Read the listing and extract each line that includes the word "Rechtsgrundlage".
Provided data START
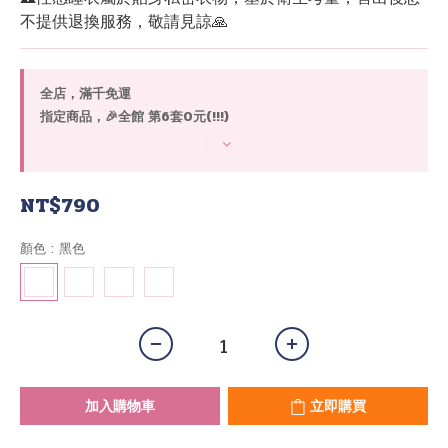
不提供退換服務，敬請見諒🙏
全店，滿千免運
指定商品，🎉全館 第6套0元(!!!)
NT$790
顏色
: 黑色
加入購物車
立即購買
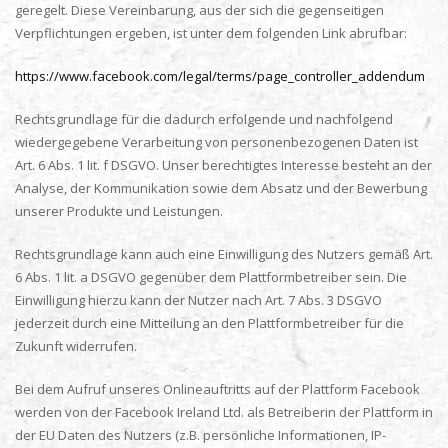
geregelt. Diese Vereinbarung, aus der sich die gegenseitigen
Verpflichtungen ergeben, ist unter dem folgenden Link abrufbar:
https://www.facebook.com/legal/terms/page_controller_addendum
Rechtsgrundlage für die dadurch erfolgende und nachfolgend
wiedergegebene Verarbeitung von personenbezogenen Daten ist
Art. 6 Abs. 1 lit. f DSGVO. Unser berechtigtes Interesse besteht an der
Analyse, der Kommunikation sowie dem Absatz und der Bewerbung
unserer Produkte und Leistungen.
Rechtsgrundlage kann auch eine Einwilligung des Nutzers gemäß Art.
6 Abs. 1 lit. a DSGVO gegenüber dem Plattformbetreiber sein. Die
Einwilligung hierzu kann der Nutzer nach Art. 7 Abs. 3 DSGVO
jederzeit durch eine Mitteilung an den Plattformbetreiber für die
Zukunft widerrufen.
Bei dem Aufruf unseres Onlineauftritts auf der Plattform Facebook
werden von der Facebook Ireland Ltd. als Betreiberin der Plattform in
der EU Daten des Nutzers (z.B. persönliche Informationen, IP-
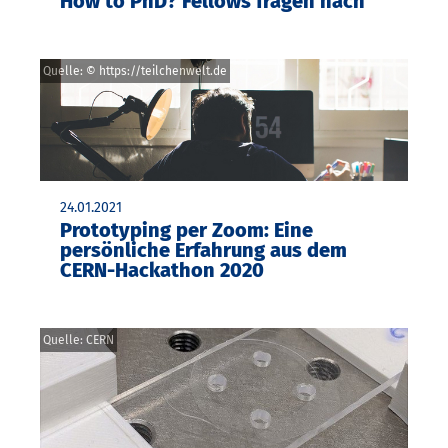
How to PhD? Fellows fragen nach
Quelle: © https://teilchenwelt.de
24.01.2021
Prototyping per Zoom: Eine
persönliche Erfahrung aus dem
CERN-Hackathon 2020
Quelle: CERN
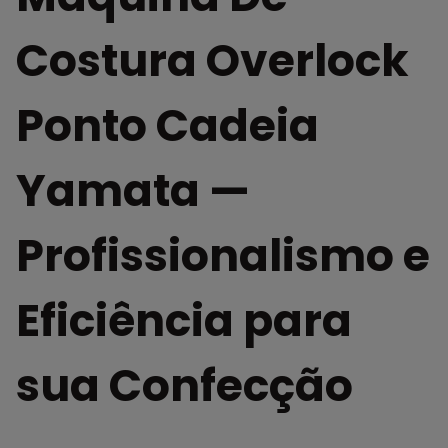
Costura Overlock
Ponto Cadeia
Yamata —
Profissionalismo e
Eficiência para
sua Confecção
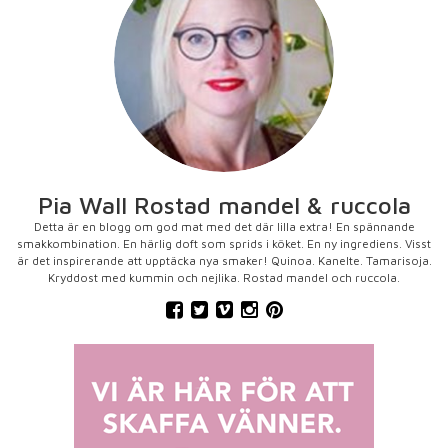
Pia Wall Rostad mandel & ruccola
Detta är en blogg om god mat med det där lilla extra! En spännande
smakkombination. En härlig doft som sprids i köket. En ny ingrediens. Visst
är det inspirerande att upptäcka nya smaker! Quinoa. Kanelte. Tamarisoja.
Kryddost med kummin och nejlika. Rostad mandel och ruccola.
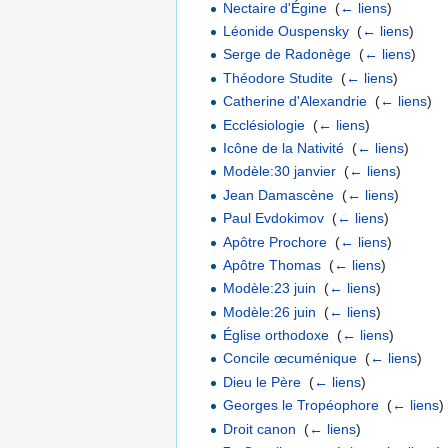
Nectaire d'Égine
‎
(
← liens
)
Léonide Ouspensky
‎
(
← liens
)
Serge de Radonège
‎
(
← liens
)
Théodore Studite
‎
(
← liens
)
Catherine d'Alexandrie
‎
(
← liens
)
Ecclésiologie
‎
(
← liens
)
Icône de la Nativité
‎
(
← liens
)
Modèle:30 janvier
‎
(
← liens
)
Jean Damascène
‎
(
← liens
)
Paul Evdokimov
‎
(
← liens
)
Apôtre Prochore
‎
(
← liens
)
Apôtre Thomas
‎
(
← liens
)
Modèle:23 juin
‎
(
← liens
)
Modèle:26 juin
‎
(
← liens
)
Église orthodoxe
‎
(
← liens
)
Concile œcuménique
‎
(
← liens
)
Dieu le Père
‎
(
← liens
)
Georges le Tropéophore
‎
(
← liens
)
Droit canon
‎
(
← liens
)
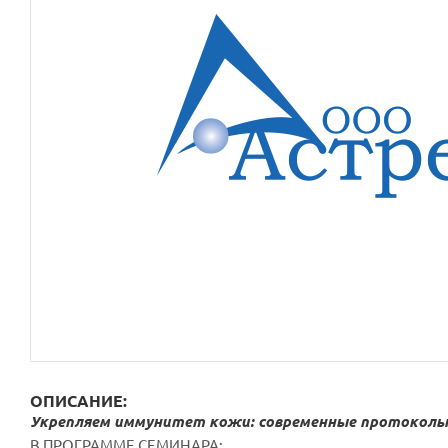
ОПИСАНИЕ:
Укрепляем иммунитет кожи: современные протоколы
В ПРОГРАММЕ СЕМИНАРА:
Provided data END
▶ _Answer to the exercise_
Rechtsgrundlage für die dadurch erfolgende und nachfolgend
Rechtsgrundlage kann auch eine Einwilligung des Nutzers gemäß Art.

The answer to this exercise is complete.